The convolution-to-multiplication rule again does the heavy lifting. Filtering a signal by an FIR filter of length M takes O(NM) operations directly; equivalently, one product Y(z) = H(z)X(z) — used together with FFT for long signals to drop the cost to O(N log N).

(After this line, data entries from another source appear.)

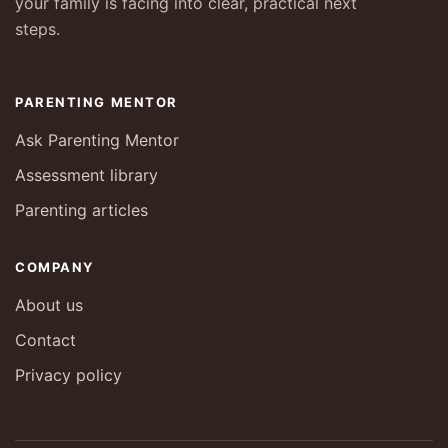
your family is facing into clear, practical next
steps.
PARENTING MENTOR
Ask Parenting Mentor
Assessment library
Parenting articles
COMPANY
About us
Contact
Privacy policy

Where the Z-transform shows up

• Digital filter design. An IIR filter is specified by its rational transfer function H(z). Lowpass, highpass, bandpass, and notch filters are designed by placing poles inside the unit circle (for stability) and zeros on the unit circle (to attenuate specific frequencies). MP3 encoders, telephone codecs, equalizers, and noise-cancelling headphones are all just careful pole-zero placements.
• Control of sampled-data systems. A continuous plant controlled by a digital computer is analysed in the z-plane: discretise the plant via z = e^(sT), design a controller with poles inside the unit circle, then implement it as a difference equation. Aircraft autopilots and chemical-process controllers run on this loop.
• Solving recurrences. Probability problems with discrete state, like the gambler's ruin or random walks on a graph, often reduce to linear recurrences. The Z-transform produces closed-form solutions in the same way Laplace produces closed-form ODE solutions.
• Generating functions. A combinatorial generating function ∑ aₙ xⁿ is just the Z-transform with z = 1/x. Counting problems — Fibonacci, Catalan, partitions — are routinely solved by reading off coefficients of a rational generating function, which is identical to inverting a Z-transform by partial fractions.

Common mistakes

• Confusing Z-transform poles with Laplace poles. Stability for Laplace is Re(s) < 0; for Z it's |z| < 1. The mapping z = e^(sT) takes the LHP into the unit disk, but the test conditions look completely different. Always check which transform you're working in.
• Ignoring the region of convergence. Two different sequences can produce the same algebraic X(z) — a right-sided one and a left-sided one — distinguished only by the ROC. For one-sided causal signals you can usually skip this, but for general analysis the ROC is essential.
• Treating z^(−1) as just notation. z^(−1) is the unit-delay operator and obeys algebra. The expression (1 − ½ z^(−1)) Y(z) literally means y[n] − ½ y[n−1]; mixing positive and negative powers without keeping that interpretation in mind leads to sign errors.
• Using Z directly on continuous-time signals. The Z-transform expects a sequence. Apply it to f(t) without sampling first and the result is not what you want; always sample at intervals T satisfying the Nyquist criterion.
• Forgetting initial-condition corrections in the unilateral form. Z{x[n + 1]} = z X(z) − z x[0], not just z X(z). Drop the x[0] term and your transient response will be wrong.